Euro NCAP handed five star safety ratings to the Ford Puma, MG ZS EV, MG HS, Nissan Juke, VW Golf and Audi Q8 in its final round of crash tests of 2019.
But it was not a clean sweep for high-flying OEMs and as Chinese electric vehicle (EV) manufacturer Aiways suffered a three-star result with its debut U5 SUV and the Volkswagen Group supermini triumvirate of VW up!, Seat Mii and Skoda Citigo also received three stars.
Euro NCAP reported that the new VW Golf hatchback had achieved the five full stars thanks to “excellent crashworthiness and standard fit of number of assist systems”.
The new Golf is the first ever Volkswagen to make use of V2X connectivity (vehicle to vehicle, vehicle to infrastructure) to enable advance hazard warnings – an important new technology that will be soon be included in Euro NCAP’s rating.
However, the Golf’s performance was not faultless.
It became the second successive VW tested by Euro NCAP to suffer a door opening in a side impact crash test, following tests conducted on the Sharan last month.
Euro NCAP said that VW is now looking into the root-cause of the issue.
The deletion of automated emergency braking (AEB) as a standard-fit feature of the VW up!, Seat Mii and Skoda Citigo took its toll in the most recent round of Euro NCAP crash tests.
The system was fitted when the cars were last tested in 2011, but its loss prompted the loss of two stars from each car’s overall rating.
Ford’s new Puma compact crossover was a resounding success in the tests, however, scoring high marks in all four categories of tests.
MG also had cause for celebration in a year which saw it match its 2018 registrations by September.
Euro NCAP said: “With an impressive equipment list and good performance in Euro NCAP’s tests, the cars are a match for many European, Japanese or Korean models.”
One of the compact SUV sector’s more established competitors, the Nissan Juke, also scored five stars in its second generation.
Less fortunate was the all-electric Aiways U5, the first car from the Chinese start-up to be launched on the European market and tested by Euro NCAP.

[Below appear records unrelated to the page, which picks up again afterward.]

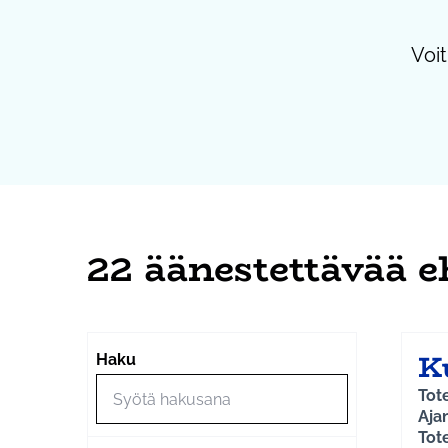
Voit
22 äänestettävää e
K
Haku
Tot
Aja
Tot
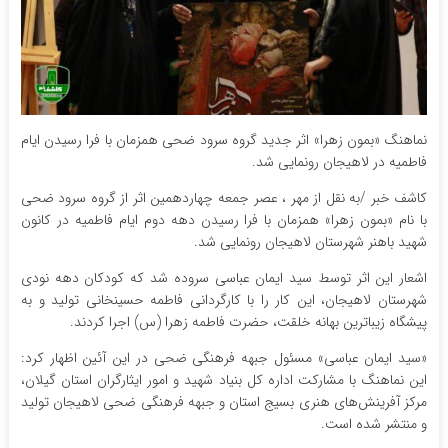
نماهنگ «بمون زهرا» اثر جدید گروه سرود ضحی همزمان با فرا رسیدن ایام
فاطمیه در لاهیجان رونمایی شد.
کاشف خبر /به نقل از مهر ، عصر جمعه چهاردهمین اثر از گروه سرود ضحی
با نام «بمون زهرا» همزمان با فرا رسیدن دهه دوم ایام فاطمیه در کانون
شهید باهنر شهرستان لاهیجان رونمایی شد.
اشعار این اثر توسط سید ایمان عباسی سروده شد که کودکان دهه نودی
شهرستان لاهیجان، این کار را با کارگردانی فاطمه حسینخانی تولید و به
پیشگاه زیباترین بهانه خلقت، حضرت فاطمه زهرا (س) اجرا کردند.
«سید ایمان عباسی» مسئول جبهه فرهنگی ضحی در این آئین اظهار کرد:
این نماهنگ با مشارکت اداره کل بنیاد شهید و امور ایثارگران استان گیلان،
مرکز آفرینش‌های هنری بسیج استان و جبهه فرهنگی ضحی لاهیجان تولید
و منتشر شده است.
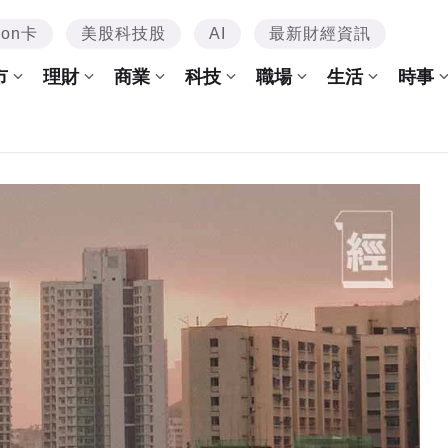
mon卡
美股科技股
AI
最新財經資訊
市
理財
商業
科技
職場
生活
時事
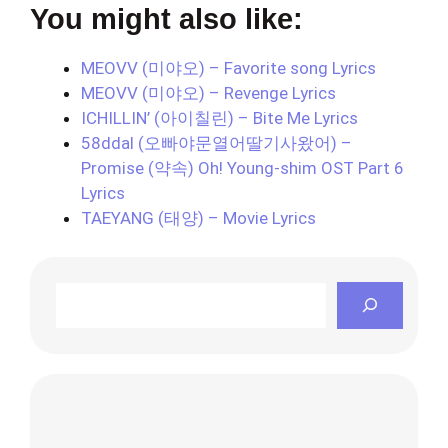
You might also like:
MEOVV (미야오) – Favorite song Lyrics
MEOVV (미야오) – Revenge Lyrics
ICHILLIN’ (아이칠린) – Bite Me Lyrics
58ddal (오빠야문열어딸기사왔어) –
Promise (약속) Oh! Young-shim OST Part 6
Lyrics
TAEYANG (태양) – Movie Lyrics
Search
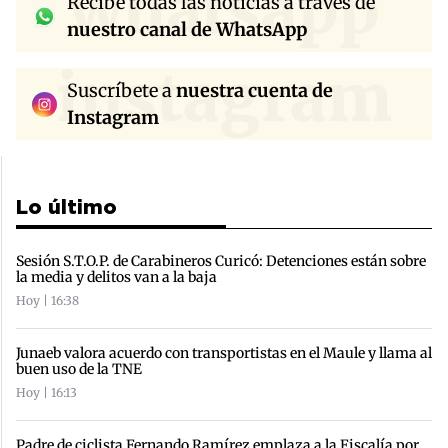
whatsapp
Recibe todas las noticias a través de
nuestro canal de WhatsApp
instagram
Suscríbete a
nuestra cuenta de
Instagram
Lo último
Sesión S.T.O.P. de Carabineros Curicó: Detenciones están sobre
la media y delitos van a la baja
Hoy | 16:38
Junaeb valora acuerdo con transportistas en el Maule y llama al
buen uso de la TNE
Hoy | 16:13
Padre de ciclista Fernando Ramírez emplaza a la Fiscalía por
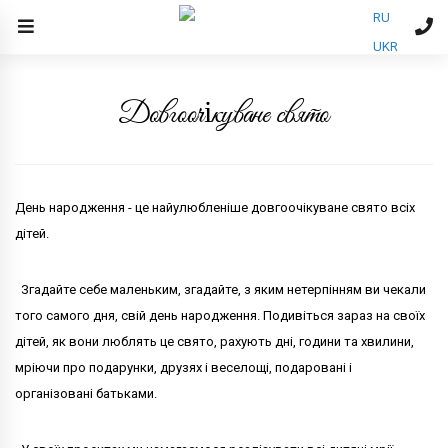
RU
UKR
Довгоочікуване свято
День народження - це найулюбленіше довгоочікуване свято всіх
дітей.
Згадайте себе маленьким, згадайте, з яким нетерпінням ви чекали
того самого дня, свій день народження. Подивіться зараз на своїх
дітей, як вони люблять це свято, рахують дні, години та хвилини,
мріючи про подарунки, друзях і веселощі, подаровані і
організовані батьками.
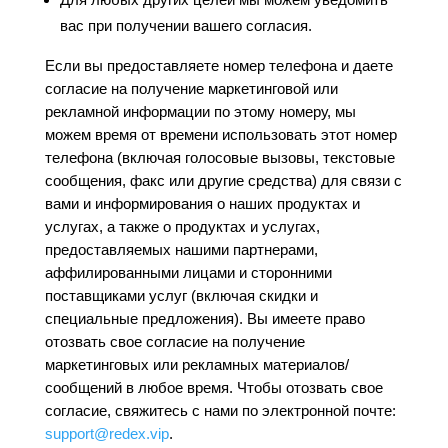
вас при получении вашего согласия.
Если вы предоставляете номер телефона и даете
согласие на получение маркетинговой или
рекламной информации по этому номеру, мы
можем время от времени использовать этот номер
телефона (включая голосовые вызовы, текстовые
сообщения, факс или другие средства) для связи с
вами и информирования о наших продуктах и
услугах, а также о продуктах и услугах,
предоставляемых нашими партнерами,
аффилированными лицами и сторонними
поставщиками услуг (включая скидки и
специальные предложения). Вы имеете право
отозвать свое согласие на получение
маркетинговых или рекламных материалов/
сообщений в любое время. Чтобы отозвать свое
согласие, свяжитесь с нами по электронной почте:
support@redex.vip
.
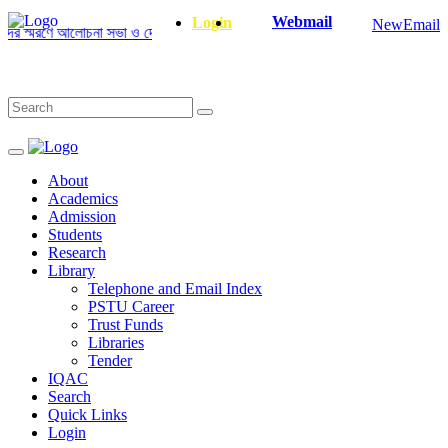
Webmail
Login
NewEmail
্মরণে আলোচনা সভা ও দোয়া অনুষ্ঠান সংক্রান্ত
|
January-June/2025 Master and
About
Academics
Admission
Students
Research
Library
Telephone and Email Index
PSTU Career
Trust Funds
Libraries
Tender
IQAC
Search
Quick Links
Login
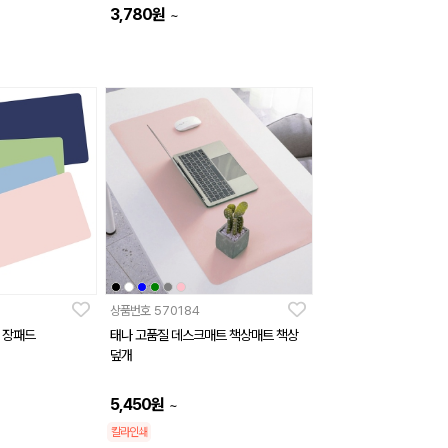
3,780
원
~
상품번호
570184
 장패드
태나 고품질 데스크매트 책상매트 책상
덮개
5,450
원
~
칼라인쇄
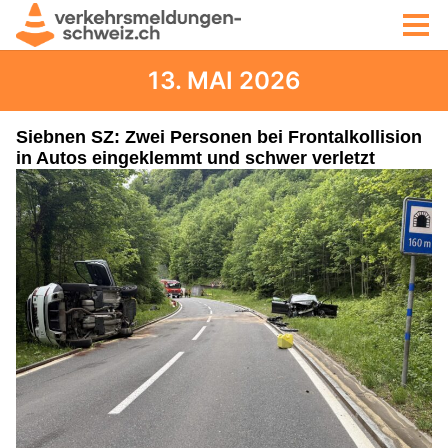
13. MAI 2026
Siebnen SZ: Zwei Personen bei Frontalkollision
in Autos eingeklemmt und schwer verletzt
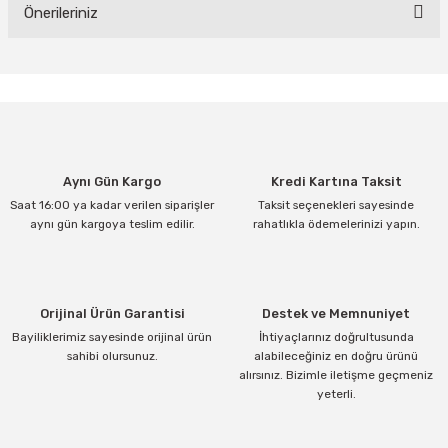
Yorum Yaz
Önerileriniz
Bu ürünün fiyat bilgisi, resim, ürün açıklamalarında ve diğer
konularda yetersiz gördüğünüz noktaları öneri formunu kullanarak
tarafımıza iletebilirsiniz.
Görüş ve önerileriniz için teşekkür ederiz.
Ürün resmi kalitesiz, bozuk veya görüntülenemiyor.
Aynı Gün Kargo
Kredi Kartına Taksit
Ürün açıklamasında eksik bilgiler bulunuyor.
Saat 16:00 ya kadar verilen siparişler
Taksit seçenekleri sayesinde
Ürün bilgilerinde hatalar bulunuyor.
aynı gün kargoya teslim edilir.
rahatlıkla ödemelerinizi yapın.
Ürün fiyatı diğer sitelerden daha pahalı.
Bu ürüne benzer farklı alternatifler olmalı.
Orijinal Ürün Garantisi
Destek ve Memnuniyet
Bayiliklerimiz sayesinde orijinal ürün
İhtiyaçlarınız doğrultusunda
sahibi olursunuz.
alabileceğiniz en doğru ürünü
alırsınız. Bizimle iletişme geçmeniz
yeterli.
Gönder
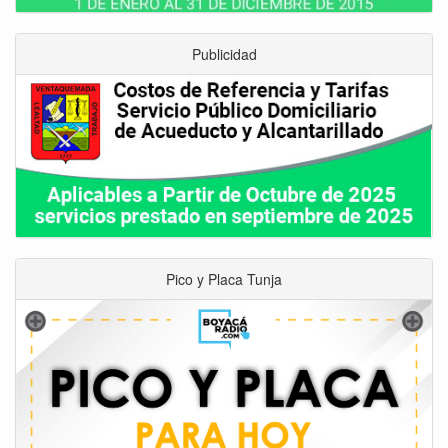
Publicidad
Pico y Placa Tunja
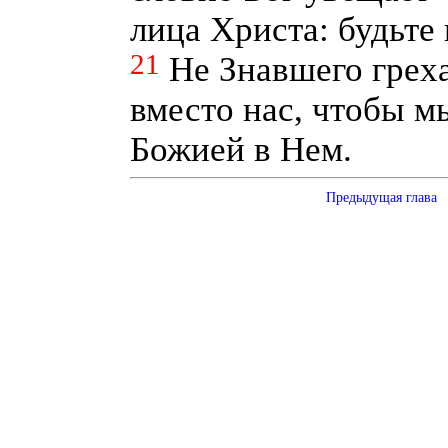
лица Христа: будьте
21
Не Знавшего грех
вместо нас, чтобы м
Божией в Нем.
Предыдущая глава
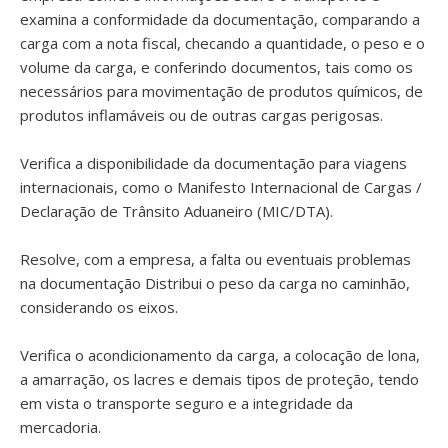
examina a conformidade da documentação, comparando a
carga com a nota fiscal, checando a quantidade, o peso e o
volume da carga, e conferindo documentos, tais como os
necessários para movimentação de produtos químicos, de
produtos inflamáveis ou de outras cargas perigosas.
Verifica a disponibilidade da documentação para viagens
internacionais, como o Manifesto Internacional de Cargas /
Declaração de Trânsito Aduaneiro (MIC/DTA).
Resolve, com a empresa, a falta ou eventuais problemas
na documentação Distribui o peso da carga no caminhão,
considerando os eixos.
Verifica o acondicionamento da carga, a colocação de lona,
a amarração, os lacres e demais tipos de proteção, tendo
em vista o transporte seguro e a integridade da
mercadoria.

The SUV had problems in the side impact tests, losing all points for the side pole impact, and narrowly missed out on points for the pedestrian and cyclist functionality of its AEB system.
The disappointing result prompted a statement from the manufacturer. It said: “The Aiways U5 is the first electric vehicle from a Chinese startup to be tested by Euro NCAP.
“We are a young company, and will adapt and learn from these results. Euro NCAP found the U5 to be structurally safe, and we have already addressed and resolved the other issues highlighted in the testing.
“We expect the U5 to be among the safest mid-size SUVs available when it goes on sale in Europe next year.”
Euro NCAP general secretary, Michiel van Ratingen, said “It is the first year that we see three Chinese cars tested by Euro NCAP.
“Clearly the capabilities to engineer safe vehicles in China has leapfrogged over recent years, but the U5 example shows that meeting 5-star requirements can still be a hurdle for young companies.
“None of these issues however cannot be overcome and we look forwards to verify the cars’ performance when the shortcomings are effectively addressed”.